From Robots.txt to LLMS.txt - The Evolution No One Asked For
Remember when robots.txt felt cutting-edge? That little file sitting quietly in your root directory, whispering “please don’t index my thank-you page” to search engines.
Fast forward to 2025, and the conversation’s moved on. It’s no longer just about bots crawling your site - it’s about language models consuming your content, remixing it into prompts, and feeding it back into the world in various shades of “original thought.”
That’s where LLMS.txt comes in.
It’s like robots.txt had a clever, slightly nerdier child that now runs content ethics at a global level.

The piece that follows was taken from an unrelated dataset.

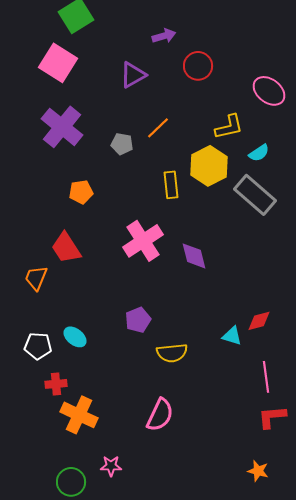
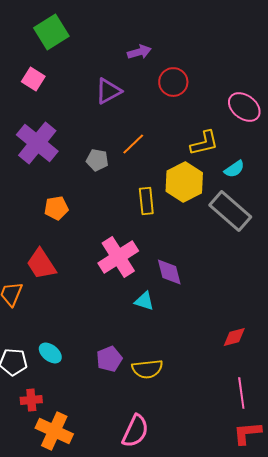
pink square: (58, 63) -> (33, 79), size x0.6
purple pentagon: (138, 320) -> (109, 359), moved
cyan triangle: (232, 336) -> (144, 301), moved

What I Actually Did for Luckybeard
When I implemented Luckybeard’s LLMS.txt, the goal wasn’t just compliance - it was brand control.

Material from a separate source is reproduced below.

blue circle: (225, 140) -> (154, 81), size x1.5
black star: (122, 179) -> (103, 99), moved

Luckybeard’s a creative consultancy built around brand experience architecture - blending research, innovation, and strategy. That means our thinking is our IP.
So we wanted a file that:
- Defines how AI models can (and can’t) use our content
- Clarifies attribution and preferred citation
- Lists which sections of the site should be part of knowledge retrieval (and which shouldn’t)
In plain English: if an AI scrapes our work, it should at least know who built the ideas it’s learning from.
What’s Inside Ours (and Why it Matters)
We structured it like this:
✅ Allowed for inclusion:
/about, /work, /insights, /get-in-touch - the pages that represent who we are and what we stand for.
🚫 Excluded:
/terms-and-conditions, /privacy-policy, /cookie-policy - because let’s face it, no one’s winning a creative award for their GDPR clause.
💬 Attribution rules:
We included a preferred citation - “Lucky Beard | Global Brand Experience Architects” - and a simple request for models to reference our domain when using our content.
🧩 AI & LLM usage policy:
We disallow training but allow retrieval and indexing (RAG).
That means models can reference our content for context, but can’t train on it as raw data.
Basically, you can read it, but don’t copy my homework.